Article - The second coming of Mos Def

The real Mos returns with The Ecstatic after a decade of playing it safe

Mos Def’s latest album, The Ecstatic (Downtown), is a return-to-form hip-hop opus, a simultaneously breezy and substantive fun-house ride that is a lock for critical year-end lists. Featuring beats from folks like J Dilla, Madlib and Oh No (Madlib’s younger brother), it does exactly what a Mos Def album should do — walk the line between old-school romance and modern, frenetic vitality.
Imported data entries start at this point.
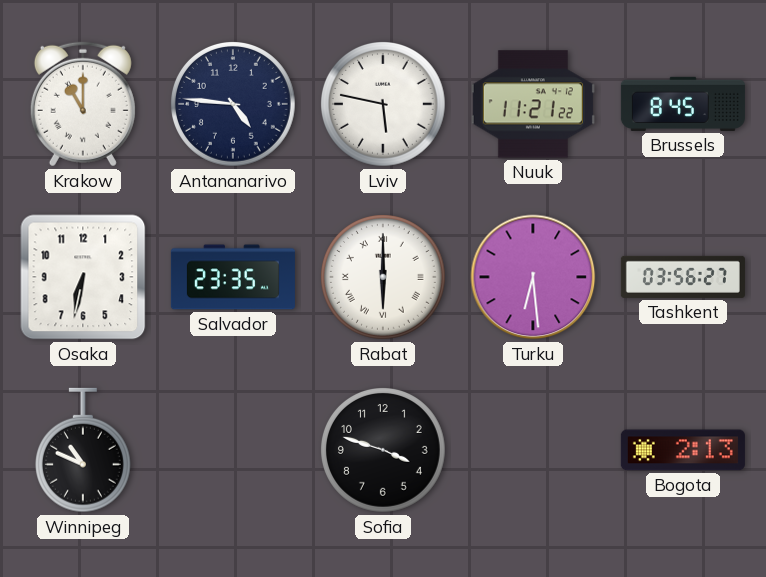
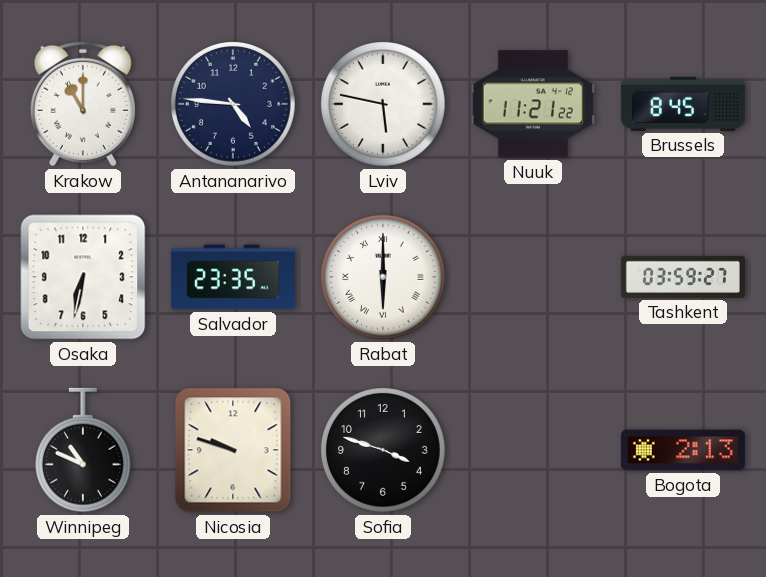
Turku: 6:29 -> none
Tashkent: 03:56 -> 03:59
Nicosia: none -> 9:48
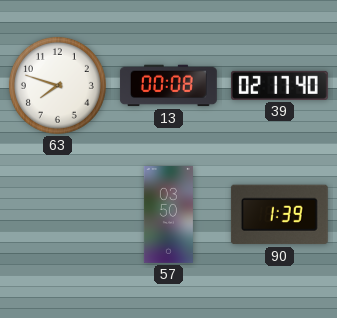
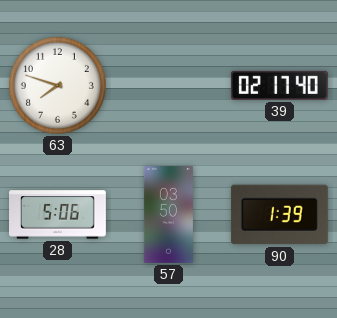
13: 00:08 -> none
28: none -> 5:06
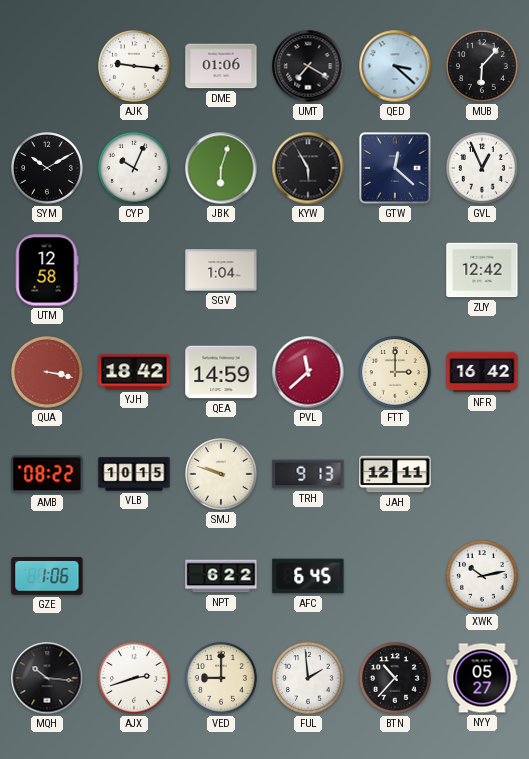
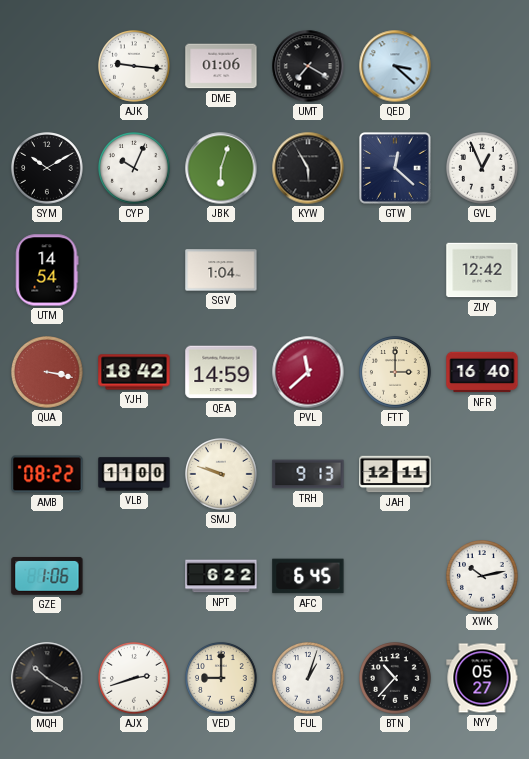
MUB: 6:07 -> none
UTM: 12:58 -> 14:54
NFR: 16:42 -> 16:40
VLB: 10:15 -> 11:00
MQH: 10:16 -> 10:20
FUL: 1:59 -> 1:03
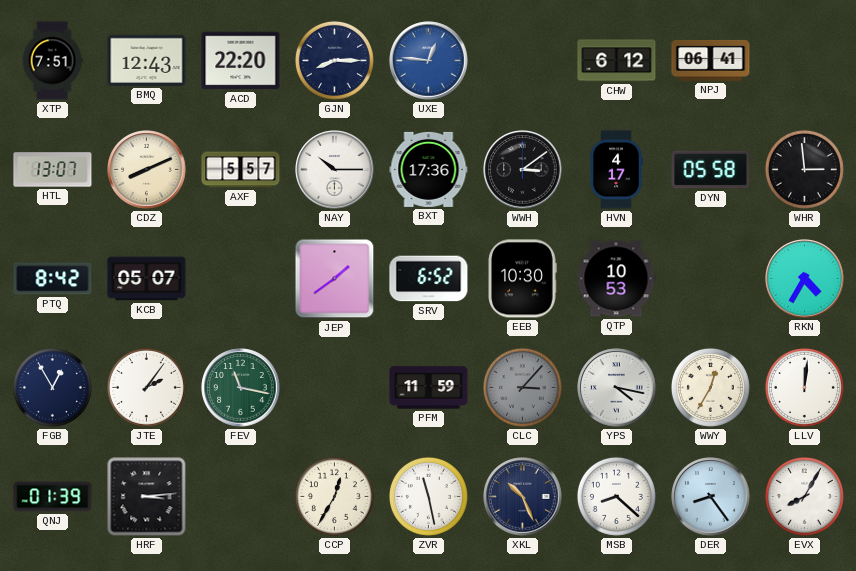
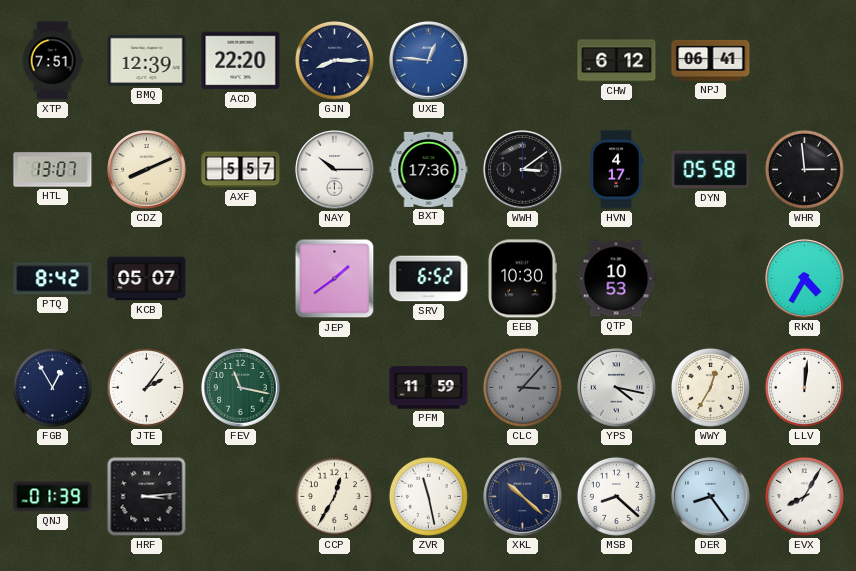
BMQ: 12:43 -> 12:39
XKL: 10:26 -> 10:22
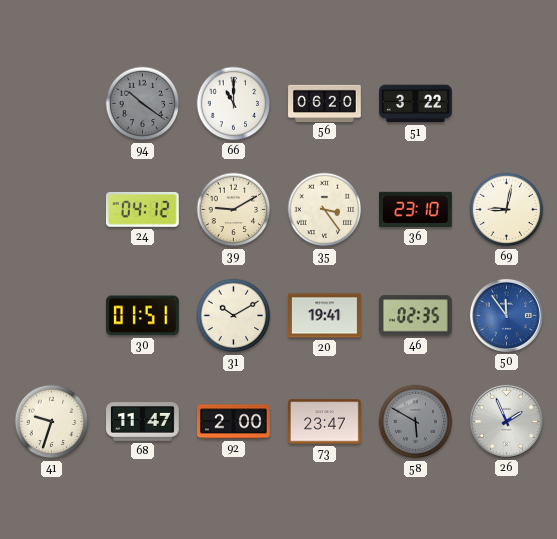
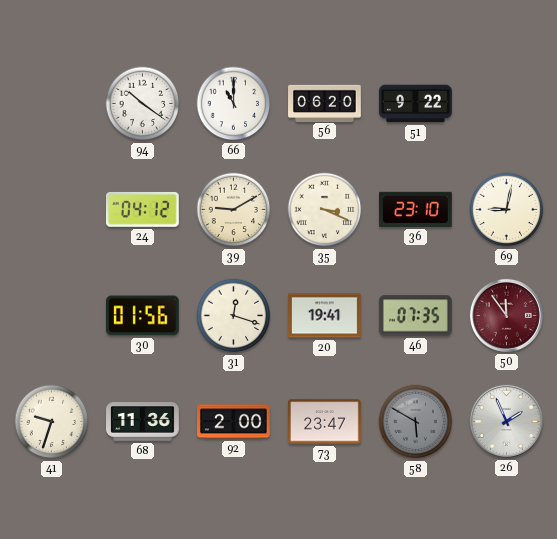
94 dial: grey -> white
51: 3:22 -> 9:22
35: 3:24 -> 3:19
30: 01:51 -> 01:56
31: 10:10 -> 12:18
46: 02:35 -> 07:35
50 dial: blue -> burgundy
68: 11:47 -> 11:36
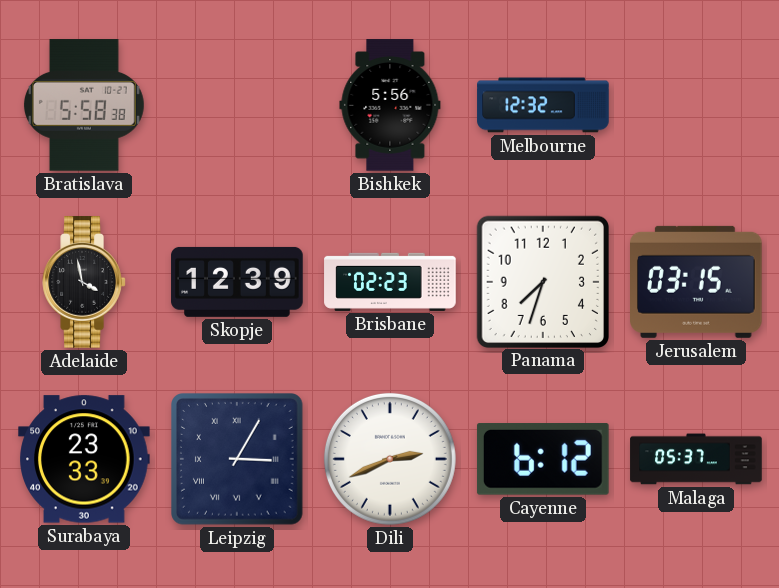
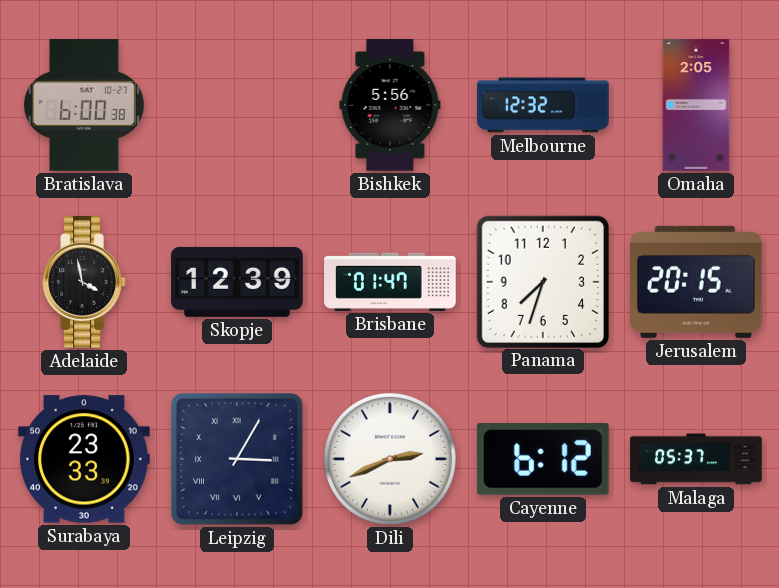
Bratislava: 5:58 -> 6:00
Omaha: none -> 2:05
Brisbane: 02:23 -> 01:47
Jerusalem: 03:15 -> 20:15
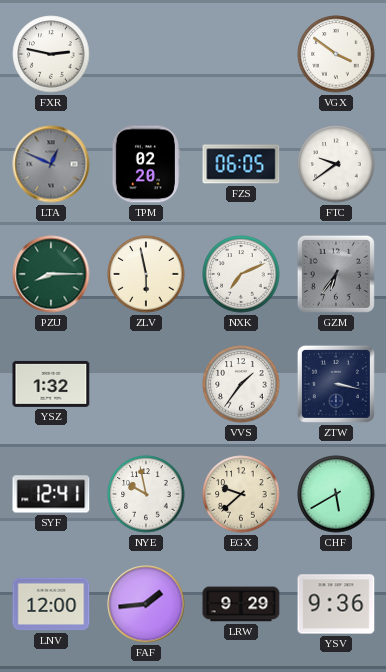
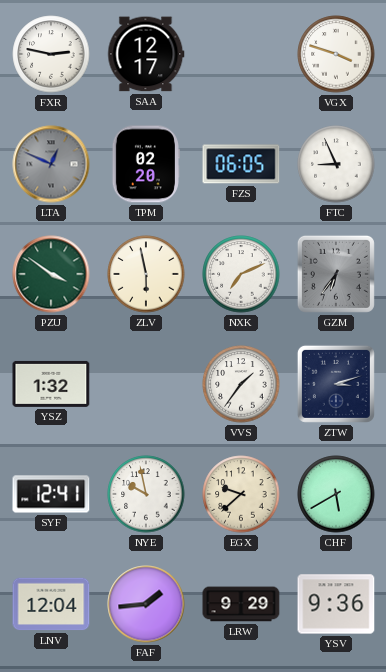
SAA: none -> 12:17
VGX: 3:51 -> 3:48
FTC: 9:39 -> 8:56
PZU: 8:15 -> 3:51
ZTW: 3:17 -> 3:12
LNV: 12:00 -> 12:04
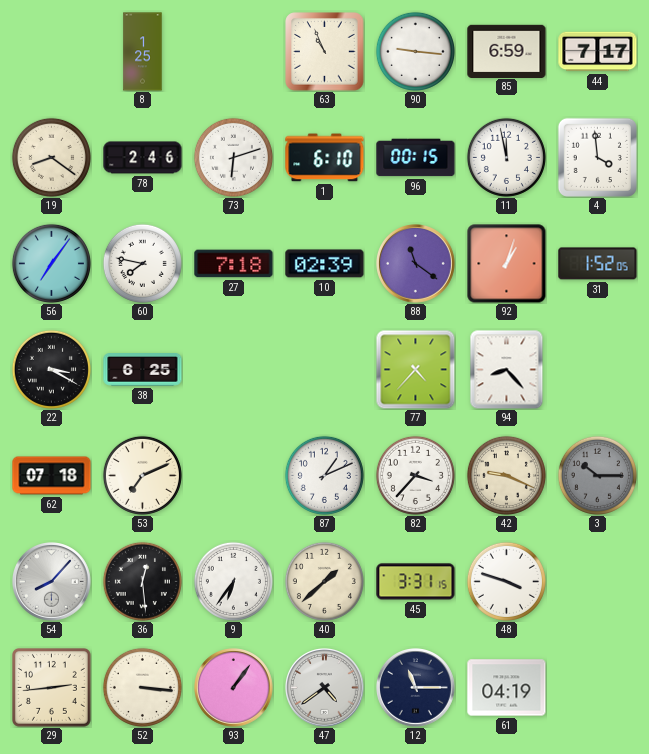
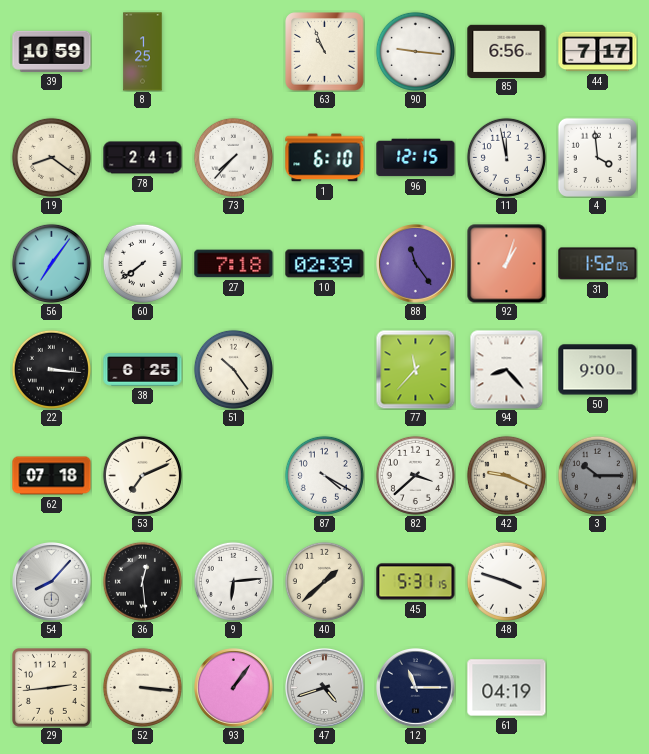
39: none -> 10:59
85: 6:59 -> 6:56
78: 2:46 -> 2:41
73: 6:12 -> 7:37
96: 00:15 -> 12:15
60: 7:47 -> 7:39
88: 11:21 -> 11:24
22: 3:20 -> 3:16
51: none -> 10:24
77: 4:37 -> 11:37
50: none -> 9:00
87: 1:11 -> 4:20
82: 3:37 -> 3:38
9: 6:36 -> 6:14
45: 3:31 -> 5:31
47: 4:39 -> 4:42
It came just in time, too. The middle of the decade was not kind to Mos, who had somehow morphed from hip-hop’s savior into a hack actor and musical dilettante who had forsaken his talents. Even worse, he had become “safe.” Quoth the satirical blog Stuff White People Like, from last year: “He is everything that white people dream about: authentic (‘he’s from Brooklyn!’), funny (‘he was on Chapelle show!’) … an actor (‘he’s in the new Gondry film!’) and not white (‘I don’t see race’).”

It was hard to see it coming. A product of Bed-Stuy, Brooklyn, housing projects, Mos was expected to usher in another rap golden era when he collaborated with Talib Kweli on their 1998 Black Star album, which helped kick off the backpacker movement and made rap once again safe for intellectuals. Bringing Mos’ rootsy sound and arts, lyrics and heritage-focus to the mainstream, it set the stage for his adored 1999 solo debut Black on Both Sides, which mixed rumpshakers like “Ms. Fat Booty” with tracks highlighting his jazzy, beatnik influences and political leanings.

But after the abominations that were his two follow-ups The New Danger and True Magic — genre mish-mashes both, the latter of which featured a swipe at erstwhile Def Jam CEO Lyor Cohen — he was all but written off. (The Denali commercials didn’t help.) All is forgiven, however, on The Ecstatic, which is highlighted by transcendent Black Star reunion track “History.”

“Theory: Mos Def was held in Guantanamo from ’00 to ’08, replaced with a doppelganger who couldn’t rhyme and only now returned to society,” wrote hip-hop blogger Sach O of The Ecstatic, summarizing the feelings of Mos fans everywhere. “This is actually his second solo album.”